Wie vom Vereinigten Königreich vorgebracht, werden mit der neuen Steuerregelung vielmehr inländische Glücksspielabgaben auferlegt, die ihrer Natur nach nicht diskriminierend sind. Auch wenn die neue Steuerregelung Dienstleistungserbringern Zusatzkosten verursacht, gilt sie doch für alle Anbieter von Glücksspieldienstleistungen, die auf dem Glücksspielmarkt des Vereinigten Königreichs wirtschaftlich tätig sind, in gleichem Maße, unabhängig davon, wo sie ansässig sind. Sie läuft deshalb als solche keine Gefahr, die Dienstleistungsfreiheit im Sinne des Art. 56 AEUV zu beschränken.

94.

Mir ist klar, dass der Grundsatz der Dienstleistungsfreiheit dann tatsächlich verletzt wäre, wenn sich die Auferlegung einer Abgabe auf grenzüberschreitende Sachverhalte stärker auswirken würde als auf rein innerstaatliche Sachverhalte. Das ist hier aber nicht der Fall.“

Auch im Lichte der vom von Generalanwalt Maciej Szpunar in der Rechtssache C-591/15 referierten Rechtsprechung des EuGH verletzt die beschwerdegegenständlich vorgeschriebene Glückspielabgabe nicht EU-Recht.
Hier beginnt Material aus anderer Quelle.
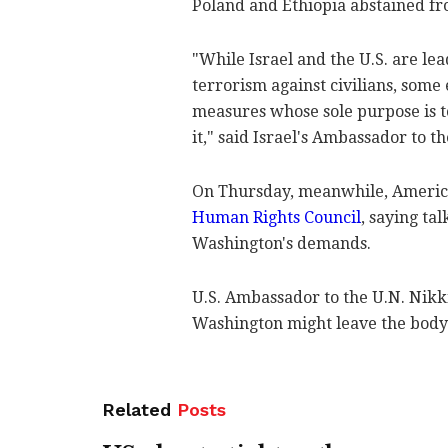
Poland and Ethiopia abstained fr
"While Israel and the U.S. are l
terrorism against civilians, some
measures whose sole purpose is t
it," said Israel's Ambassador to 
On Thursday, meanwhile, Americ
Human Rights Council
, saying ta
Washington's demands.
U.S. Ambassador to the U.N. Nikki
Washington might leave the body u
Related
Posts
Die Beschwerde war daher als unbegründet abzuweisen.

Zulässigkeit einer Revision

Gegen ein Erkenntnis des Bundesfinanzgerichtes ist die Revision zulässig, wenn sie von der Lösung einer Rechtsfrage abhängt, der grundsätzliche Bedeutung zukommt, insbesondere weil das Erkenntnis von der Rechtsprechung des Verwaltungsgerichts­hofes abweicht, eine solche Rechtsprechung fehlt oder die zu lösende Rechtsfrage in der bisherigen Rechtsprechung des Verwaltungsgerichtshofes nicht einheitlich beantwortet wird. Der gegenständliche Fall ist mit dem vom Verwaltungsgerichtshof im Erkenntnis vom 24. Jänner 2017, Ro 2015/16/0035 behandelten Fall vergleichbar. Das Bundesfinanzgericht hat sich an dieses Erkenntnis gehalten. Eine ordentliche Revision ist daher unzulässig.